Build OpenSSL on macOS

The default installed OpenSSL by brew is actually LibreSSL:

$ openssl version
LibreSSL 2.8.3

The method of building real OpenSSL is like this:

$ git clone https://github.com/openssl/openssl.git
$ cd openssl
$ mkdir build
$ cd build
$ ../Configure darwin64-x86_64 --debug --prefix=/Users/nanxiao/install
$ make 
$ make install

Check the freshly built OpenSSL:

$ /Users/nanxiao/install/bin/openssl version
OpenSSL 3.0.0-beta2-dev  (Library: OpenSSL 3.0.0-beta2-dev )

How to process large file?

In Process large data in external memory, I mentioned:

Update: Split large file into smaller ones, and use multiple threads to handle them is a good idea.

I want to elaborate how to process large file here:

(1) Split the large file into small ones which are independent from each other. E.g., based on users. Then you can spawn multiple threads to process each small file.
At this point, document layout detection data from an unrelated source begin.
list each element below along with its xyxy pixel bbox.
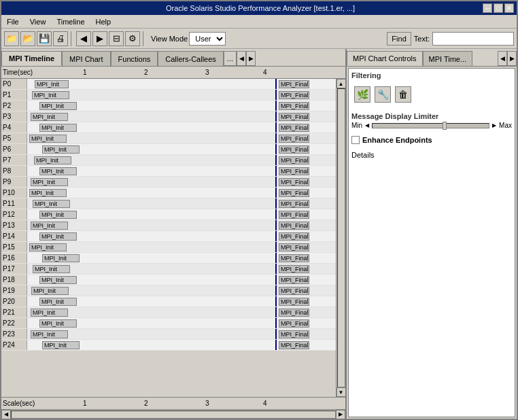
tab-mpi-chart[interactable]: MPI Chart — [62, 51, 111, 66]
tab-more[interactable]: ... — [224, 51, 237, 66]
find-button[interactable]: Find — [387, 32, 411, 46]
mpi-final-bar[interactable]: MPI_Final — [279, 265, 309, 273]
save-button[interactable]: 💾 — [37, 31, 52, 46]
mpi-final-bar[interactable]: MPI_Final — [279, 124, 309, 132]
enhance-endpoints-checkbox[interactable] — [351, 136, 360, 144]
mpi-init-bar[interactable]: MPI_Init — [31, 113, 68, 121]
vertical-marker — [275, 144, 277, 154]
mpi-init-bar[interactable]: MPI_Init — [31, 222, 68, 230]
view-mode-select[interactable]: User — [189, 32, 226, 46]
mpi-init-bar[interactable]: MPI_Init — [39, 167, 77, 175]
mpi-final-bar[interactable]: MPI_Final — [279, 222, 309, 230]
filter-edit-button[interactable]: 🔧 — [375, 86, 391, 103]
menu-view[interactable]: View — [27, 17, 49, 27]
mpi-init-bar[interactable]: MPI_Init — [33, 200, 70, 208]
tab-nav-right[interactable]: ▶ — [246, 51, 256, 66]
mpi-final-bar[interactable]: MPI_Final — [279, 200, 309, 208]
vscroll-track[interactable] — [337, 88, 345, 387]
mpi-init-bar[interactable]: MPI_Init — [39, 102, 77, 110]
filter-delete-button[interactable]: 🗑 — [395, 86, 411, 103]
mpi-init-bar[interactable]: MPI_Init — [29, 135, 67, 143]
mpi-init-bar[interactable]: MPI_Init — [31, 309, 68, 317]
settings-button[interactable]: ⚙ — [125, 31, 140, 46]
mpi-final-bar[interactable]: MPI_Final — [279, 145, 309, 154]
filter-button[interactable]: ⊟ — [109, 31, 124, 46]
tab-functions[interactable]: Functions — [111, 51, 158, 66]
mpi-init-bar[interactable]: MPI_Init — [31, 178, 68, 186]
mpi-final-bar[interactable]: MPI_Final — [279, 102, 309, 110]
mpi-init-bar[interactable]: MPI_Init — [39, 276, 77, 284]
scale-bar: Scale(sec) 1 2 3 4 — [1, 397, 345, 409]
mpi-init-bar[interactable]: MPI_Init — [31, 330, 68, 338]
vertical-marker — [275, 264, 277, 274]
mpi-init-bar[interactable]: MPI_Init — [33, 265, 70, 273]
right-tab-nav-right[interactable]: ▶ — [507, 51, 517, 66]
tab-nav-left[interactable]: ◀ — [237, 51, 246, 66]
mpi-final-bar[interactable]: MPI_Final — [279, 232, 309, 241]
slider-thumb[interactable] — [443, 122, 447, 130]
mpi-final-bar[interactable]: MPI_Final — [279, 298, 309, 306]
mpi-init-bar[interactable]: MPI_Init — [29, 189, 67, 197]
mpi-final-bar[interactable]: MPI_Final — [279, 243, 309, 251]
slider-left-arrow[interactable]: ◀ — [365, 122, 369, 128]
mpi-final-bar[interactable]: MPI_Final — [279, 341, 309, 349]
maximize-button[interactable]: □ — [494, 3, 503, 13]
vscroll-down[interactable]: ▼ — [336, 387, 346, 397]
forward-button[interactable]: ▶ — [92, 31, 107, 46]
menu-help[interactable]: Help — [93, 17, 114, 27]
mpi-final-bar[interactable]: MPI_Final — [279, 167, 309, 175]
mpi-init-bar[interactable]: MPI_Init — [35, 80, 69, 88]
mpi-final-bar[interactable]: MPI_Final — [279, 287, 309, 295]
minimize-button[interactable]: ─ — [483, 3, 492, 13]
mpi-final-bar[interactable]: MPI_Final — [279, 91, 309, 99]
close-button[interactable]: ✕ — [504, 3, 514, 13]
mpi-init-bar[interactable]: MPI_Init — [29, 243, 67, 251]
mpi-final-bar[interactable]: MPI_Final — [279, 211, 309, 219]
mpi-init-bar[interactable]: MPI_Init — [42, 254, 80, 262]
menu-timeline[interactable]: Timeline — [54, 17, 87, 27]
hscroll-right[interactable]: ▶ — [336, 410, 345, 419]
tab-mpi-chart-controls[interactable]: MPI Chart Controls — [347, 51, 423, 66]
hscroll-track[interactable] — [11, 410, 336, 419]
mpi-final-bar[interactable]: MPI_Final — [279, 135, 309, 143]
mpi-final-bar[interactable]: MPI_Final — [279, 330, 309, 338]
mpi-final-bar[interactable]: MPI_Final — [279, 319, 309, 328]
mpi-final-bar[interactable]: MPI_Final — [279, 178, 309, 186]
mpi-final-bar[interactable]: MPI_Final — [279, 80, 309, 88]
mpi-final-bar[interactable]: MPI_Final — [279, 276, 309, 284]
back-button[interactable]: ◀ — [76, 31, 91, 46]
filter-add-button[interactable]: 🌿 — [354, 86, 370, 103]
mpi-final-bar[interactable]: MPI_Final — [279, 309, 309, 317]
mpi-init-bar[interactable]: MPI_Init — [39, 319, 77, 328]
tab-callers-callees[interactable]: Callers-Callees — [158, 51, 224, 66]
menu-file[interactable]: File — [4, 17, 22, 27]
mpi-final-bar[interactable]: MPI_Final — [279, 113, 309, 121]
mpi-init-bar[interactable]: MPI_Init — [34, 156, 71, 164]
new-button[interactable]: 📁 — [4, 31, 19, 46]
timeline-rows-container[interactable]: P0MPI_InitMPI_FinalP1MPI_InitMPI_FinalP2… — [1, 79, 336, 397]
right-tab-nav-left[interactable]: ◀ — [498, 51, 507, 66]
mpi-init-bar[interactable]: MPI_Init — [39, 124, 77, 132]
open-button[interactable]: 📂 — [20, 31, 35, 46]
vertical-scrollbar[interactable]: ▲ ▼ — [336, 79, 345, 397]
print-button[interactable]: 🖨 — [53, 31, 68, 46]
mpi-init-bar[interactable]: MPI_Init — [31, 287, 69, 295]
mpi-init-bar[interactable]: MPI_Init — [42, 145, 80, 154]
mpi-init-bar[interactable]: MPI_Init — [32, 91, 69, 99]
mpi-init-bar[interactable]: MPI_Init — [42, 341, 80, 349]
tab-mpi-time[interactable]: MPI Time... — [423, 51, 473, 66]
horizontal-scrollbar[interactable]: ◀ ▶ — [1, 409, 345, 419]
mpi-final-bar[interactable]: MPI_Final — [279, 156, 309, 164]
mpi-final-bar[interactable]: MPI_Final — [279, 189, 309, 197]
slider-track[interactable] — [372, 123, 489, 128]
find-input[interactable] — [432, 32, 514, 46]
mpi-final-bar[interactable]: MPI_Final — [279, 254, 309, 262]
mpi-init-bar[interactable]: MPI_Init — [39, 211, 77, 219]
tab-mpi-timeline[interactable]: MPI Timeline — [1, 51, 62, 66]
row-content: MPI_InitMPI_Final — [27, 329, 336, 339]
mpi-init-bar[interactable]: MPI_Init — [39, 232, 77, 241]
vscroll-up[interactable]: ▲ — [336, 79, 346, 88]
mpi-init-bar[interactable]: MPI_Init — [39, 298, 77, 306]
slider-right-arrow[interactable]: ▶ — [492, 122, 496, 128]
hscroll-left[interactable]: ◀ — [1, 410, 11, 419]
(2) For the output: if all threads output to same file, the write operations must be atomic and it will become bottleneck of the program. So every thread should have its own output file.
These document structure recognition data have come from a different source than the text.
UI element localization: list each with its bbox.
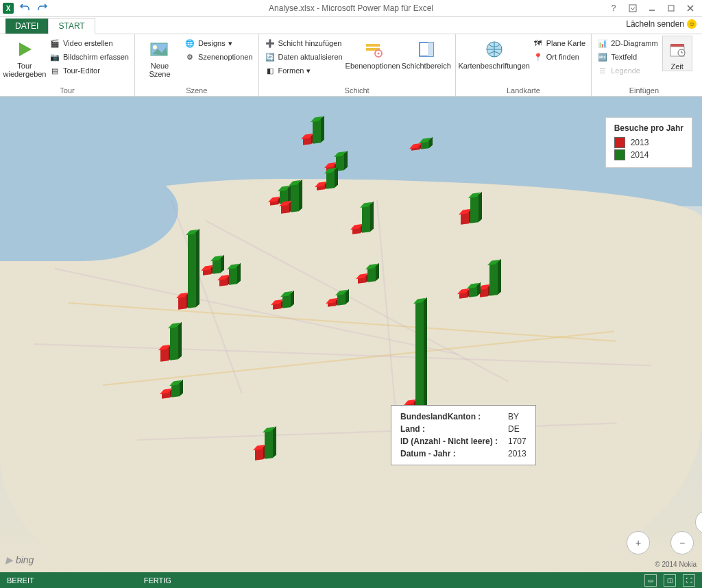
play-tour-button[interactable]: Tour wiedergeben [4, 36, 45, 78]
capture-screen-button[interactable]: 📷Bildschirm erfassen [48, 51, 130, 63]
flat-map-icon: 🗺 [533, 38, 544, 49]
data-bar[interactable] [421, 140, 429, 149]
data-bar[interactable] [160, 347, 169, 362]
data-bar[interactable] [480, 286, 488, 297]
new-scene-button[interactable]: Neue Szene [139, 36, 180, 78]
chart-2d-button[interactable]: 📊2D-Diagramm [596, 37, 659, 49]
create-video-button[interactable]: 🎬Video erstellen [48, 37, 130, 49]
tab-file[interactable]: DATEI [5, 19, 48, 34]
data-bar[interactable] [188, 232, 196, 308]
data-bar[interactable] [255, 447, 263, 461]
group-label-tour: Tour [4, 85, 130, 96]
data-bar[interactable] [358, 275, 366, 284]
legend-item-2014: 2014 [614, 149, 683, 160]
ribbon-collapse-button[interactable] [624, 1, 642, 15]
shapes-button[interactable]: ◧Formen ▾ [263, 64, 344, 77]
status-bar: BEREIT FERTIG ▭ ◫ ⛶ [0, 572, 702, 588]
ribbon-group-insert: 📊2D-Diagramm 🔤Textfeld ☰Legende Zeit Ein… [592, 34, 696, 96]
data-bar[interactable] [303, 136, 311, 145]
data-bar[interactable] [367, 266, 376, 282]
layer-options-button[interactable]: Ebenenoptionen [347, 36, 399, 70]
status-done: FERTIG [144, 576, 171, 585]
data-bar[interactable] [270, 199, 278, 206]
close-button[interactable] [681, 1, 699, 15]
data-bar[interactable] [352, 226, 361, 234]
data-bar[interactable] [337, 292, 346, 306]
data-bar[interactable] [326, 170, 335, 189]
legend-swatch-2013 [614, 137, 625, 148]
legend-icon: ☰ [597, 65, 608, 76]
minimize-button[interactable] [643, 1, 661, 15]
map-labels-button[interactable]: Kartenbeschriftungen [460, 36, 529, 70]
app-icon: X [3, 3, 14, 14]
camera-icon: 📷 [49, 51, 60, 62]
ribbon-group-scene: Neue Szene 🌐Designs ▾ ⚙Szenenoptionen Sz… [135, 34, 259, 96]
view-mode-1-button[interactable]: ▭ [644, 574, 657, 587]
data-bar[interactable] [282, 293, 291, 308]
svg-rect-0 [629, 5, 636, 12]
refresh-data-button[interactable]: 🔄Daten aktualisieren [263, 51, 344, 63]
send-smile-label: Lächeln senden [626, 19, 684, 29]
map-legend[interactable]: Besuche pro Jahr 2013 2014 [605, 117, 692, 168]
group-label-insert: Einfügen [596, 85, 692, 96]
data-bar[interactable] [229, 266, 237, 285]
data-bar[interactable] [469, 285, 477, 297]
time-button[interactable]: Zeit [662, 36, 692, 71]
group-label-layer: Schicht [263, 85, 451, 96]
video-icon: 🎬 [49, 38, 60, 49]
scene-options-button[interactable]: ⚙Szenenoptionen [183, 51, 254, 63]
find-location-button[interactable]: 📍Ort finden [531, 51, 587, 63]
maximize-button[interactable] [662, 1, 680, 15]
data-bar[interactable] [489, 262, 498, 296]
group-label-scene: Szene [139, 85, 254, 96]
map-canvas[interactable]: Besuche pro Jahr 2013 2014 BundeslandKan… [0, 97, 702, 572]
data-bar[interactable] [461, 211, 469, 225]
map-zoom-controls: + − [627, 531, 694, 554]
designs-button[interactable]: 🌐Designs ▾ [183, 37, 254, 49]
window-title: Analyse.xlsx - Microsoft Power Map für E… [0, 3, 702, 13]
send-smile[interactable]: Lächeln senden ☺ [626, 19, 697, 29]
data-bar[interactable] [415, 300, 424, 418]
svg-rect-2 [668, 5, 674, 11]
pan-left-button[interactable]: ‹ [695, 511, 702, 534]
add-layer-button[interactable]: ➕Schicht hinzufügen [263, 37, 344, 49]
data-bar[interactable] [313, 119, 321, 144]
layer-pane-button[interactable]: Schichtbereich [402, 36, 451, 70]
ribbon-group-map: Kartenbeschriftungen 🗺Plane Karte 📍Ort f… [456, 34, 592, 96]
ribbon-group-tour: Tour wiedergeben 🎬Video erstellen 📷Bilds… [0, 34, 135, 96]
view-mode-3-button[interactable]: ⛶ [683, 574, 695, 587]
data-bar[interactable] [213, 258, 221, 274]
zoom-out-button[interactable]: − [670, 531, 694, 554]
textbox-button[interactable]: 🔤Textfeld [596, 51, 659, 63]
data-bar[interactable] [162, 391, 170, 399]
data-bar[interactable] [265, 429, 273, 459]
data-bar[interactable] [362, 204, 370, 233]
data-bar[interactable] [219, 277, 228, 286]
map-copyright: © 2014 Nokia [655, 561, 697, 568]
view-mode-2-button[interactable]: ◫ [664, 574, 676, 587]
data-bar[interactable] [273, 302, 281, 310]
redo-button[interactable] [36, 1, 49, 15]
legend-button[interactable]: ☰Legende [596, 64, 659, 77]
flat-map-button[interactable]: 🗺Plane Karte [531, 37, 587, 49]
data-bar[interactable] [470, 195, 479, 223]
help-button[interactable]: ? [605, 1, 622, 15]
data-bar[interactable] [459, 291, 468, 299]
smile-icon: ☺ [687, 19, 697, 29]
data-bar[interactable] [328, 300, 336, 307]
map-labels-icon [483, 38, 505, 60]
zoom-in-button[interactable]: + [627, 531, 650, 554]
undo-button[interactable] [18, 1, 32, 15]
data-bar[interactable] [291, 182, 299, 212]
tour-editor-button[interactable]: ▤Tour-Editor [48, 64, 130, 77]
data-bar[interactable] [203, 267, 211, 275]
data-bar[interactable] [171, 382, 180, 397]
shapes-icon: ◧ [265, 65, 276, 76]
data-bar[interactable] [178, 295, 186, 310]
title-bar: X Analyse.xlsx - Microsoft Power Map für… [0, 0, 702, 17]
data-bar[interactable] [281, 203, 289, 214]
data-tooltip: BundeslandKanton :BY Land :DE ID (Anzahl… [391, 405, 536, 465]
data-bar[interactable] [170, 325, 178, 360]
data-bar[interactable] [317, 184, 325, 191]
tab-start[interactable]: START [48, 18, 95, 34]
(3) After all threads exit, main thread can use cat or other methods to consolidate all output files into one.

Beware of using GNU libc basename() function

From the manual page, we know there are two versions of basename() implementation. One for POSIX-compliant:

#include <libgen.h>

char *basename(char *path);

Another for GNU version:

#define _GNU_SOURCE         /* See feature_test_macros(7) */
#include <string.h>

But the manual doesn’t mention that the prototype type of GNU version is different from POSIX-compliant one (The parameter type is const char*, not char*):

char *basename (const char *__filename)

And the implementation is also simple, just invokes strrchr():

char *
__basename (const char *filename)
{
  char *p = strrchr (filename, '/');
  return p ? p + 1 : (char *) filename;
}

Rewrite a python program using C to boost performance

Recently I converted a python program to C. The python program will run for about 1 hour to finish the task:

$ /usr/bin/time -v taskset -c 35 python_program ....
......
        User time (seconds): 3553.48
        System time (seconds): 97.70
        Percent of CPU this job got: 99%
        Elapsed (wall clock) time (h:mm:ss or m:ss): 1:00:51
        Average shared text size (kbytes): 0
        Average unshared data size (kbytes): 0
        Average stack size (kbytes): 0
        Average total size (kbytes): 0
        Maximum resident set size (kbytes): 12048772
        Average resident set size (kbytes): 0
        Major (requiring I/O) page faults: 0
        Minor (reclaiming a frame) page faults: 11434463
        Voluntary context switches: 58873
        Involuntary context switches: 21529
        Swaps: 0
        File system inputs: 1918744
        File system outputs: 4704
        Socket messages sent: 0
        Socket messages received: 0
        Signals delivered: 0
        Page size (bytes): 4096
        Exit status: 0

while the C program only needs about 5 minutes:

$ /usr/bin/time -v taskset -c 35 c_program ....
......
        User time (seconds): 282.45
        System time (seconds): 8.66
        Percent of CPU this job got: 99%
        Elapsed (wall clock) time (h:mm:ss or m:ss): 4:51.17
        Average shared text size (kbytes): 0
        Average unshared data size (kbytes): 0
        Average stack size (kbytes): 0
        Average total size (kbytes): 0
        Maximum resident set size (kbytes): 16430216
        Average resident set size (kbytes): 0
        Major (requiring I/O) page faults: 0
        Minor (reclaiming a frame) page faults: 3962437
        Voluntary context switches: 14
        Involuntary context switches: 388
        Swaps: 0
        File system inputs: 1918744
        File system outputs: 4960
        Socket messages sent: 0
        Socket messages received: 0
        Signals delivered: 0
        Page size (bytes): 4096
        Exit status: 0

From the /usr/bin/time‘s output, we can see python program uses less memory than C program, but suffers more “page faults” and “context switches”.